Senna expects to be among the majority of hoarders who reject aftercare. “I don’t believe in any way, shape or form I need therapy. There’s nothing wrong with me,” he says, his jacket flecked with sawdust from his lunchtime work yesterday, his black, graying hair unraveling from its wavy curls.
Obviously therapy should be voluntary, but it’s interesting that the claim to treatment after the cameras stop rolling isn’t any sort of guarantee. This is the kind of thing coverage of reality television needs more of: pure numbers. How many folks on therapeutic shows voluntarily continue treatment? How many of them relapse? How many of theme appear to have defeated their phobias and addictions in a way that the medical community would treat as sustainable?

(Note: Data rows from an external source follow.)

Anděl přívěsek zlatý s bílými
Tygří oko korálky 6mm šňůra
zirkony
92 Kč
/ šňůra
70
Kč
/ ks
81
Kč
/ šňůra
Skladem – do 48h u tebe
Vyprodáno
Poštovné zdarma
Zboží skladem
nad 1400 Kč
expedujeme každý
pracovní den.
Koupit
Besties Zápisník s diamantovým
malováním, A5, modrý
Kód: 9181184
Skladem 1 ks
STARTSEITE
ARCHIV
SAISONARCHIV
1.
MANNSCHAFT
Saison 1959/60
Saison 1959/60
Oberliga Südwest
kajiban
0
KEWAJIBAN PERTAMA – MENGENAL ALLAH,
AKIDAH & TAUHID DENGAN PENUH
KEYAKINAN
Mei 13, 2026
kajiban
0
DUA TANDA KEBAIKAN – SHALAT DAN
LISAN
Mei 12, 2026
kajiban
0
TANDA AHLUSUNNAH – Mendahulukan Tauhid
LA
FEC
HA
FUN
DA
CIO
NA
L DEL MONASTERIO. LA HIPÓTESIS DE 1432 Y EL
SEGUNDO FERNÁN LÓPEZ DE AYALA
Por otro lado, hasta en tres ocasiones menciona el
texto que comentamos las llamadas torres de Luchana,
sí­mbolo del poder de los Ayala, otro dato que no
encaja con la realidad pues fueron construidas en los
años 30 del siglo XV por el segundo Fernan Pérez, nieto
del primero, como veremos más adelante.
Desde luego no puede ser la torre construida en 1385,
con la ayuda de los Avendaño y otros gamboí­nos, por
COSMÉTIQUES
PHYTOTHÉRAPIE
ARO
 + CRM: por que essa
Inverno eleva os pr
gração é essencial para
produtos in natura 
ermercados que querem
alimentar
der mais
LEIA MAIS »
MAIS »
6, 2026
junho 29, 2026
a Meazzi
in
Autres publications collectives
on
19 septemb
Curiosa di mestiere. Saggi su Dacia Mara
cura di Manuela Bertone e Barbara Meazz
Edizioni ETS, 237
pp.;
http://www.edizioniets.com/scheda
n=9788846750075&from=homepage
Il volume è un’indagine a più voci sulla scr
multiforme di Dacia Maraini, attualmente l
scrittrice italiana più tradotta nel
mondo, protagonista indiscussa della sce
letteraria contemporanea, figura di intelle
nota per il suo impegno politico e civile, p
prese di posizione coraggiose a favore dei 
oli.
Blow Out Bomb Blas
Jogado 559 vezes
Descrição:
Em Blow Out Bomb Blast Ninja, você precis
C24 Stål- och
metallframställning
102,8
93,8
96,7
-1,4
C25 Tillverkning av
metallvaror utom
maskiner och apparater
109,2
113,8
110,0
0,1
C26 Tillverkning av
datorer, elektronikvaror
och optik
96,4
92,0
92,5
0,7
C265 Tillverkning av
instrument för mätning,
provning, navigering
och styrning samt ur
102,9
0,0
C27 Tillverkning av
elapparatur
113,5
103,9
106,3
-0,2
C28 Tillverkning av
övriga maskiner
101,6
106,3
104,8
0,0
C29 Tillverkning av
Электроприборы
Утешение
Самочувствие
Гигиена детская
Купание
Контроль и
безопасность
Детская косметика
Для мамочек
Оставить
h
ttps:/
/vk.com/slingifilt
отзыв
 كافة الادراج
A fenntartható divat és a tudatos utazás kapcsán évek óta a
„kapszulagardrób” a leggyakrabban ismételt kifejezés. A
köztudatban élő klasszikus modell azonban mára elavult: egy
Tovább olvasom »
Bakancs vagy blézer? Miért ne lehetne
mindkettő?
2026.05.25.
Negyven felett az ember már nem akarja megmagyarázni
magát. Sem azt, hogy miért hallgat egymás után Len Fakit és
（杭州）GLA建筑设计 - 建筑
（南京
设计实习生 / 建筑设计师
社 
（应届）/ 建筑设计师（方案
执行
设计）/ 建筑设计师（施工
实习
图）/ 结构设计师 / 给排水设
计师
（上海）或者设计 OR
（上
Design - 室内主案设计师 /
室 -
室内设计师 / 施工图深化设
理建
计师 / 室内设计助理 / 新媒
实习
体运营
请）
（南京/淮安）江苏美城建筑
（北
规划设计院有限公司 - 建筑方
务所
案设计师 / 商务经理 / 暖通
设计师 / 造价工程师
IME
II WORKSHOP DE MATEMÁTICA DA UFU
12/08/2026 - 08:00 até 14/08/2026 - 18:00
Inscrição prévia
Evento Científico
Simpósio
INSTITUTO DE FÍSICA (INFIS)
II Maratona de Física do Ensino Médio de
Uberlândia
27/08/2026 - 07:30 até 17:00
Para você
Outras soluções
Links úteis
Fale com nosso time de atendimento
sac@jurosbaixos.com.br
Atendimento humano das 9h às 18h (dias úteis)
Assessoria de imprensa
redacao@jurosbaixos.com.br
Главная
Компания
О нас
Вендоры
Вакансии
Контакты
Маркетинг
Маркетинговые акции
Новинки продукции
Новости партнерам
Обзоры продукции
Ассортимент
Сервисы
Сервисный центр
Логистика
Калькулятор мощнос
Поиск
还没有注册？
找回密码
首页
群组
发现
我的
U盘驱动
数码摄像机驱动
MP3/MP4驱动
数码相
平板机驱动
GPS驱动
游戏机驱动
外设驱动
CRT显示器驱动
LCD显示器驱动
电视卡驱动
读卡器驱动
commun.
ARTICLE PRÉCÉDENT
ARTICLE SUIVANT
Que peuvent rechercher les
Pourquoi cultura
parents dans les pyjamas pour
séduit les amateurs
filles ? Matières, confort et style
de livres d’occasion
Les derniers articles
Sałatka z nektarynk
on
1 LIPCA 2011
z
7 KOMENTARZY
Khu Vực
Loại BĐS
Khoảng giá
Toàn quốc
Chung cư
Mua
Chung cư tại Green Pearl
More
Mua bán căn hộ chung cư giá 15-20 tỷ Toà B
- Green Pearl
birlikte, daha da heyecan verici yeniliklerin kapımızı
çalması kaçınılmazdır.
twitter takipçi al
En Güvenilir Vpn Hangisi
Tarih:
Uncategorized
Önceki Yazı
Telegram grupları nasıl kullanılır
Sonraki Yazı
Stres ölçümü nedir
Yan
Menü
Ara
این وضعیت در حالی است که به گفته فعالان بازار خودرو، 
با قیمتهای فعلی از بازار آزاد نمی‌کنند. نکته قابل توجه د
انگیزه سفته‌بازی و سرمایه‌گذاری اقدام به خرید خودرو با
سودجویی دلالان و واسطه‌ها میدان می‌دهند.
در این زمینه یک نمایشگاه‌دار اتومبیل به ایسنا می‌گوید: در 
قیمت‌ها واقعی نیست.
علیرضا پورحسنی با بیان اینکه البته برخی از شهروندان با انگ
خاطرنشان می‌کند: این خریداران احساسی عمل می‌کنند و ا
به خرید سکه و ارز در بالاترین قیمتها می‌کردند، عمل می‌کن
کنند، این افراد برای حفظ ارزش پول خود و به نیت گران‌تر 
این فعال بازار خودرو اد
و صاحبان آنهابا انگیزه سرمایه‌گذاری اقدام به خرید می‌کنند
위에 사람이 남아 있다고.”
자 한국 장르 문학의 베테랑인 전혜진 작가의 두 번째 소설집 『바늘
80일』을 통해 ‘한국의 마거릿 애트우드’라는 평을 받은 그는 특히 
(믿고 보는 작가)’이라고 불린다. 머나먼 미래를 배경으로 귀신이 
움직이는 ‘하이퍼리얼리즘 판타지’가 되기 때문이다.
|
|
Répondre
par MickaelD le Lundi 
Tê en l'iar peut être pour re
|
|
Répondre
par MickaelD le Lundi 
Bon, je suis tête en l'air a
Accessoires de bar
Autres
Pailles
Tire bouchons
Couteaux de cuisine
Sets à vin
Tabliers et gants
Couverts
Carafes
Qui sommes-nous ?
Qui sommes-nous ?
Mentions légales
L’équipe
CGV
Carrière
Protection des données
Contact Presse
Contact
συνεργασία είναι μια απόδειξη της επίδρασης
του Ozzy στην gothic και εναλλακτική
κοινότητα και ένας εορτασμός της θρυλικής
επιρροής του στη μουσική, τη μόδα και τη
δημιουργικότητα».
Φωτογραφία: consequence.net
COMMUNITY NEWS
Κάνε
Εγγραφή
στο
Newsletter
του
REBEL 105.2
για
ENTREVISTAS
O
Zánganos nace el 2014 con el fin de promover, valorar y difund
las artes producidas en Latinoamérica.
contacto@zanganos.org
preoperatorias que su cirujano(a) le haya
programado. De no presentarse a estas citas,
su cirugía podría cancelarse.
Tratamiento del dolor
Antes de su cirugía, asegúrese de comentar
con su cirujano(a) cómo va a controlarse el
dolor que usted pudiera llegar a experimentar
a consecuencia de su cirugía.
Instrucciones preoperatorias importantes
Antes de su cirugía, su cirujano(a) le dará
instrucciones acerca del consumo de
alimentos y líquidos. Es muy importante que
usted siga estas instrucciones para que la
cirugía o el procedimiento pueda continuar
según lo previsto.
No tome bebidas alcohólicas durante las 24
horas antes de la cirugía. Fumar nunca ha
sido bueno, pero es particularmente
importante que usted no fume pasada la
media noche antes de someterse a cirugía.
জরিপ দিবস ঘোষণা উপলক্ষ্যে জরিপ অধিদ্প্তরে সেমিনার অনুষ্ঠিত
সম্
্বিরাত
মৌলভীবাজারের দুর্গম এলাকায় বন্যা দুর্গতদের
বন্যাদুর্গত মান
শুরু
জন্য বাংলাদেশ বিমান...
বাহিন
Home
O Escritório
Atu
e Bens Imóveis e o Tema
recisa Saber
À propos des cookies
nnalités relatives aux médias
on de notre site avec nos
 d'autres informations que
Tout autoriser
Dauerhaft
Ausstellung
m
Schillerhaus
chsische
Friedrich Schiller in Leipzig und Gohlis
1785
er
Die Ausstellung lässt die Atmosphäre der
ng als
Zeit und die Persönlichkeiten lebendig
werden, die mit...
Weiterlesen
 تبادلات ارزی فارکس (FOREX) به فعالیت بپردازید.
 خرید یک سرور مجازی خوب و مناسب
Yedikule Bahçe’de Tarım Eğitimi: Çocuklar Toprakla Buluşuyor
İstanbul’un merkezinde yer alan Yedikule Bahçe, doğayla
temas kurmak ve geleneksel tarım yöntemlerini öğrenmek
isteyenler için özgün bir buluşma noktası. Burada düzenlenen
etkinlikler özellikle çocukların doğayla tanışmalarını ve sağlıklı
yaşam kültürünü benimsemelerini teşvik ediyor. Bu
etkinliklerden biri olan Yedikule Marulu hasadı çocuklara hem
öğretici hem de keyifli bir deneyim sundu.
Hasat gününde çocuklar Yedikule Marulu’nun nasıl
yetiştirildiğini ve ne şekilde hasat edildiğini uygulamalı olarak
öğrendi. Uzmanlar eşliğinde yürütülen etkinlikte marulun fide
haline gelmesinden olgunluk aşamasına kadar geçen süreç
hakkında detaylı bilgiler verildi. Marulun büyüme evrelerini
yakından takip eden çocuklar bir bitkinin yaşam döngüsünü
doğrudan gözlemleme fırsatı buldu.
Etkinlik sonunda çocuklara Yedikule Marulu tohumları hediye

Are the instances of reality show participants attempting suicide before their participation in reality programming higher than the general population? And what about after? Do folks on extreme dieting shows suffer health problems?
I’m sensitive to the argument that we should just not watch this stuff, but I think it’s one that’s unlikely to gain broader traction. And at the end of the day, I think people do have the right to sell their experiences, even if caveat venditor is hard to live by if you’re not actually sure what you’re selling, and when vendors seem unwilling to learn all the lessons of previous entrants into the market. It will be harder to do so, but I think it’s more likely to create meaningful change by building a case for regulation of the industry through minimum wage and workplace safety laws than by urging a boycott.